Various surgical techniques are employed to restore urine flow or repair damaged ureters when conservative treatments are insufficient. These reconstructive procedures address issues such as obstructions, trauma, surgical injury, or diseases that compromise the integrity of the urinary tract. The choice of technique depends on the nature and extent of the damage, the location of the ureteral defect, and the patient’s overall condition. Procedures such as Rendez-vous and reconstructive surgeries such as flaps or using ileum to reconstruct ureters are used and had various success rates. Ureter reimplantation, for example, repositions the ureters to correct flow abnormalities. Surgical techniques such as the psoas hitch procedure involve mobilizing the bladder to bridge a gap in the ureter by securing it to the psoas muscle for added stability.

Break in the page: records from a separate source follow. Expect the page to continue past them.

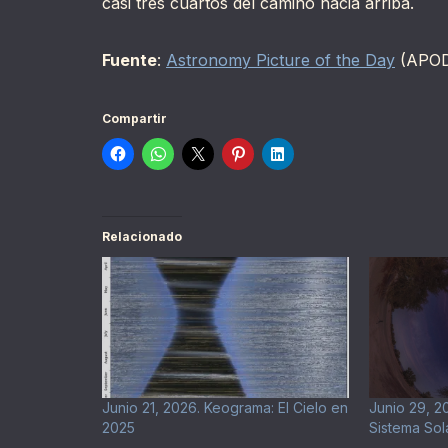
casi tres cuartos del camino hacia arriba.
Fuente
:
Astronomy Picture of the Day
(APO
Compartir
Relacionado
Junio 21, 2026. Keograma: El Cielo en
Junio 29, 20
2025
Sistema Sol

The Boari flap technique reshapes part of the bladder wall into a tube to replace a damaged ureter segment, while appendiceal ureter interposition uses the appendix as a substitute for the ureter. For more extensive reconstruction, the ileal ureter approach repurposes a segment of the small intestine (ileum) to create a new channel for urine flow, often draining into an external pouch.

Technology is driving more hope finding more treatment options, laparoscopic assisted robotic techniques are developing and been reported while tissue engineering for reconstruction is not developed yet as it is in other urological reconstruction topics.